** Problem statement **
Using the records below, locate all lines containing "will" and return them.

** Records shown **
——

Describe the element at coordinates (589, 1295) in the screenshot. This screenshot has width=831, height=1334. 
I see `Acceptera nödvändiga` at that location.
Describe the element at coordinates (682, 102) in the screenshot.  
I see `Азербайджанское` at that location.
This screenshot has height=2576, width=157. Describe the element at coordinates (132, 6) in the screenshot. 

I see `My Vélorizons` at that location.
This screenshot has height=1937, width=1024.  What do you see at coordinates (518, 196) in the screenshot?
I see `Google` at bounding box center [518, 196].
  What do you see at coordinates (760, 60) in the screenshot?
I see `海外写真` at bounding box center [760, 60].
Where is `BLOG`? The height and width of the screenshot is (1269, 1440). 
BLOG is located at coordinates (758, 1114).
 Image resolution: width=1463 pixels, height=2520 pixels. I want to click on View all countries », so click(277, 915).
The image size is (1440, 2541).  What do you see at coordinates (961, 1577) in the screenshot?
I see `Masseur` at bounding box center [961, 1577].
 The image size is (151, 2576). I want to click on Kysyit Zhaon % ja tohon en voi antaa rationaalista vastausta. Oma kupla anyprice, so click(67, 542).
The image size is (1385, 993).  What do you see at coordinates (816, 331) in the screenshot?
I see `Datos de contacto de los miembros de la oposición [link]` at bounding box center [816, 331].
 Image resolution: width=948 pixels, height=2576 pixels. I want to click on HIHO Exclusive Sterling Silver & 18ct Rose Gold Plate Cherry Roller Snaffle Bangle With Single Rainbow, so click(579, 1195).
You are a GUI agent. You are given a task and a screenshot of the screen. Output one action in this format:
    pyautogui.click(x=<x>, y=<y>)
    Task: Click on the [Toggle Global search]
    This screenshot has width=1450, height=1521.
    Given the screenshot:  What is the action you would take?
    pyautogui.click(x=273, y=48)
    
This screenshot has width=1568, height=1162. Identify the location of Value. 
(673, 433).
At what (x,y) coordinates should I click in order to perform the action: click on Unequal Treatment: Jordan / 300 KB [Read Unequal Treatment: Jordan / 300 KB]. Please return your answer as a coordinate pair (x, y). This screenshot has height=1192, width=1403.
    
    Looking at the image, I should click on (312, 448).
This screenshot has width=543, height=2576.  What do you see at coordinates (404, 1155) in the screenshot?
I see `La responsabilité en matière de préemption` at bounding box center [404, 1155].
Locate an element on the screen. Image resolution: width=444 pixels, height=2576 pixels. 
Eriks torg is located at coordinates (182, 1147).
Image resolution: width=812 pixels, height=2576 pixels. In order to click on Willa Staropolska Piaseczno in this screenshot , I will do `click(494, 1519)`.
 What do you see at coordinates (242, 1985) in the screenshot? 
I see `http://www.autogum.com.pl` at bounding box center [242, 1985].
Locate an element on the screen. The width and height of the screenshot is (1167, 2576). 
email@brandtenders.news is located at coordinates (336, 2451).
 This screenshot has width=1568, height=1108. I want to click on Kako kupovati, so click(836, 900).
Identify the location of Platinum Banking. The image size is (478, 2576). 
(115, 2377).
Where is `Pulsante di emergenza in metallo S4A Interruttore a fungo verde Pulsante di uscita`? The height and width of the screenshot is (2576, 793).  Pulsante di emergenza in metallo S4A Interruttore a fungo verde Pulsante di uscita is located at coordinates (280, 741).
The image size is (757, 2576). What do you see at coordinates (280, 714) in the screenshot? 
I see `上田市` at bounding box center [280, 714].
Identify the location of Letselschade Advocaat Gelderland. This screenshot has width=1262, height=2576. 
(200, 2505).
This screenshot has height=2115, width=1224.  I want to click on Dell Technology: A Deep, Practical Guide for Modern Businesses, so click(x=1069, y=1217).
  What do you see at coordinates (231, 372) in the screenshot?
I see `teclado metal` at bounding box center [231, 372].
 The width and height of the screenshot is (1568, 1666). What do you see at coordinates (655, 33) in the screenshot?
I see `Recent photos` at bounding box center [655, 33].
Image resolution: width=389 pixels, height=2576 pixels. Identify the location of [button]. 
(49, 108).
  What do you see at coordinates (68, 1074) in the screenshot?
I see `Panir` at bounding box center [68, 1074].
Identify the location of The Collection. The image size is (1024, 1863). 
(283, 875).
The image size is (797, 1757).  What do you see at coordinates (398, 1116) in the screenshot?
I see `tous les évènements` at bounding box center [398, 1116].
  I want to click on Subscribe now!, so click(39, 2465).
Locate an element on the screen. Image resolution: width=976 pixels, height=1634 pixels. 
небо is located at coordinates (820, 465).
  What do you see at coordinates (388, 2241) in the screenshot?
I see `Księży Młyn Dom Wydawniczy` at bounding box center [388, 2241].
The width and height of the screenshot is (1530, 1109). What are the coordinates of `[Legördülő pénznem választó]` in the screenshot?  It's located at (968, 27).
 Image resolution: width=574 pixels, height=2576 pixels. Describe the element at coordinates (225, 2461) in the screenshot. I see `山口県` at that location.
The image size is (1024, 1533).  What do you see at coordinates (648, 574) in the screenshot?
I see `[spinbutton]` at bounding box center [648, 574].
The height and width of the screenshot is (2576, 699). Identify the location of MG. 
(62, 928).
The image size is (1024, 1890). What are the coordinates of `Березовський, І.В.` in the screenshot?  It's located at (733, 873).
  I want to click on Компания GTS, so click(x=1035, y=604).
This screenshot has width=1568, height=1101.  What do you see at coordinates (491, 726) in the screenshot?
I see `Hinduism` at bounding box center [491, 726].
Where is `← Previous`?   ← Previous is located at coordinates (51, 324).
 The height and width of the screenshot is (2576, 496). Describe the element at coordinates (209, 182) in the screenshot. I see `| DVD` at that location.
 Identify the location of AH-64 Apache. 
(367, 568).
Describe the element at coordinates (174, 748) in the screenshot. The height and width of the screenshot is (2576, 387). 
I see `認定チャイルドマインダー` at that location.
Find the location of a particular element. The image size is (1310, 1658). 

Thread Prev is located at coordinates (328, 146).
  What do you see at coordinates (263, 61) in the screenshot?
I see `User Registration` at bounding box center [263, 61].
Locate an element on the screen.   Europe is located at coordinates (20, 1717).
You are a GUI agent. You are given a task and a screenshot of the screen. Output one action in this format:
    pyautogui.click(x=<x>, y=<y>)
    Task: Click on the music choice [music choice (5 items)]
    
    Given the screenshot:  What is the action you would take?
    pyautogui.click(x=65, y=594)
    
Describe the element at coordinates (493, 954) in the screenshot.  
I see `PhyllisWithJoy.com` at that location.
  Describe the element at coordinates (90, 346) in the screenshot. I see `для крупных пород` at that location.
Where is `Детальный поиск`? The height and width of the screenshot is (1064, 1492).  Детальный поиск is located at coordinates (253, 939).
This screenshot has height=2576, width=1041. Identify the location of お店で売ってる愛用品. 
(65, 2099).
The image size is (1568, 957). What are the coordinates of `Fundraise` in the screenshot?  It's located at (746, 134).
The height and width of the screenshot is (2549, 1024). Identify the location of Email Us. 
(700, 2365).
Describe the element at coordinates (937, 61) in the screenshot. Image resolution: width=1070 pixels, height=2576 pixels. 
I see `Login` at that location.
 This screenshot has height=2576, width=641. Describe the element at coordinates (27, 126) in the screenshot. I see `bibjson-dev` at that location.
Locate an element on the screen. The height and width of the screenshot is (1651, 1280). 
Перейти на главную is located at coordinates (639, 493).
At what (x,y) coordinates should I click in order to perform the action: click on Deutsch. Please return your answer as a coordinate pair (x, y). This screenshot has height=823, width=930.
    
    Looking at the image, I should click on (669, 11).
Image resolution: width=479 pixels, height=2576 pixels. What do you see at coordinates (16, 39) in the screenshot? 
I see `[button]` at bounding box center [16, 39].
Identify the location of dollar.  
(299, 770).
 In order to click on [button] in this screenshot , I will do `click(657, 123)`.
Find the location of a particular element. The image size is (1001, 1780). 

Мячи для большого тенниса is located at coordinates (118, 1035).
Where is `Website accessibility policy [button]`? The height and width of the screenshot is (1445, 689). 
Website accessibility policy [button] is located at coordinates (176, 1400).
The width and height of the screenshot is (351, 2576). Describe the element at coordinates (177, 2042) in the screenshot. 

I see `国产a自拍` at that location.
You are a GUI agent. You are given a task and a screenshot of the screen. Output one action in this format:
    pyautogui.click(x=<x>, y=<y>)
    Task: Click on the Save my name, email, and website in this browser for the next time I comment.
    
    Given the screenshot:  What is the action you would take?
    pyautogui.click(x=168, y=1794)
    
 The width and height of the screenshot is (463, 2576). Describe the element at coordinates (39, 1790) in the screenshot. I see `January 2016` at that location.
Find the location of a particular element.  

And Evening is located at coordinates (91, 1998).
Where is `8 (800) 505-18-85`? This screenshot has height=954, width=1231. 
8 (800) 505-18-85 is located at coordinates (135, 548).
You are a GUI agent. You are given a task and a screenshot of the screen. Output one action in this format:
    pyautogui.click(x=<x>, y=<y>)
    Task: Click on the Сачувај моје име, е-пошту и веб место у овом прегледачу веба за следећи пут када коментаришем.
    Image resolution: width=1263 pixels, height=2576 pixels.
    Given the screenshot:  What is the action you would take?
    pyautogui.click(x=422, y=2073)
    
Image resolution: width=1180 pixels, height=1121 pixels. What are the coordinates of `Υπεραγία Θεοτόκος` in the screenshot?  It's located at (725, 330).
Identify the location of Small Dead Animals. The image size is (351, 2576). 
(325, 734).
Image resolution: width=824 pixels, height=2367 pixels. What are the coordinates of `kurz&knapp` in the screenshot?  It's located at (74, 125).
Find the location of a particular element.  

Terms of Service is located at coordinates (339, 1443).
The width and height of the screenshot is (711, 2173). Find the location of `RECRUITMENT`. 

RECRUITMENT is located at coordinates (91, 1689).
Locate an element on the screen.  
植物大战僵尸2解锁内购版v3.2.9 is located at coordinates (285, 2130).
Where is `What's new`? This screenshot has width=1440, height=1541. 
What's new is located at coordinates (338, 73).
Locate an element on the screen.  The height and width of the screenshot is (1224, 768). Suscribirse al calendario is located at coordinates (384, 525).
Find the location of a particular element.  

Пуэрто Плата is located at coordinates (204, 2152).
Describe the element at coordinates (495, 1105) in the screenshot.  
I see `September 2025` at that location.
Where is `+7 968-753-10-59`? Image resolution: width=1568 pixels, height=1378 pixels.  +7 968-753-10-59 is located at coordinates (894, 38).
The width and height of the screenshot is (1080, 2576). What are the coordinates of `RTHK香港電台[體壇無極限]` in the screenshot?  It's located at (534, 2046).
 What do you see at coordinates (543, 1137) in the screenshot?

——

** Answer box **
Image resolution: width=812 pixels, height=2576 pixels. In order to click on Willa Staropolska Piaseczno in this screenshot , I will do `click(494, 1519)`.
 In order to click on [button] in this screenshot , I will do `click(657, 123)`.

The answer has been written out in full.